• [Prompt] Return all the entries exactly, keeping pictures out.

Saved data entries
━━━━

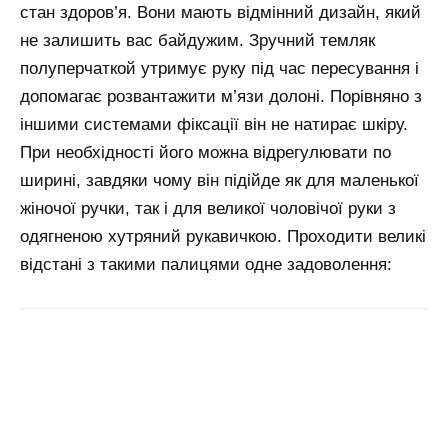
стан здоров’я. Вони мають відмінний дизайн, який
не залишить вас байдужим. Зручний темляк
полуперчаткой утримує руку під час пересування і
допомагає розвантажити м’язи долоні. Порівняно з
іншими системами фіксації він не натирає шкіру.
При необхідності його можна відрегулювати по
ширині, завдяки чому він підійде як для маленької
жіночої ручки, так і для великої чоловічої руки з
одягненою хутряний рукавичкою. Проходити великі
відстані з такими палицями одне задоволення:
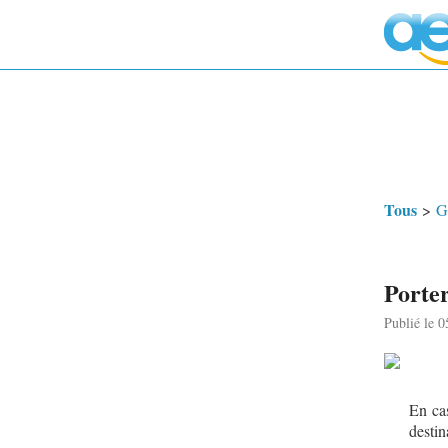
Tous
>
G
Porter
Publié le 
En ca
destin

━━━━

• [Problem solution]
стан здоров’я. Вони мають відмінний дизайн, який
не залишить вас байдужим. Зручний темляк
полуперчаткой утримує руку під час пересування і
допомагає розвантажити м’язи долоні. Порівняно з
іншими системами фіксації він не натирає шкіру.
При необхідності його можна відрегулювати по
ширині, завдяки чому він підійде як для маленької
жіночої ручки, так і для великої чоловічої руки з
одягненою хутряний рукавичкою. Проходити великі
відстані з такими палицями одне задоволення:
Tous
>
G
Porter
Publié le 
En ca
destin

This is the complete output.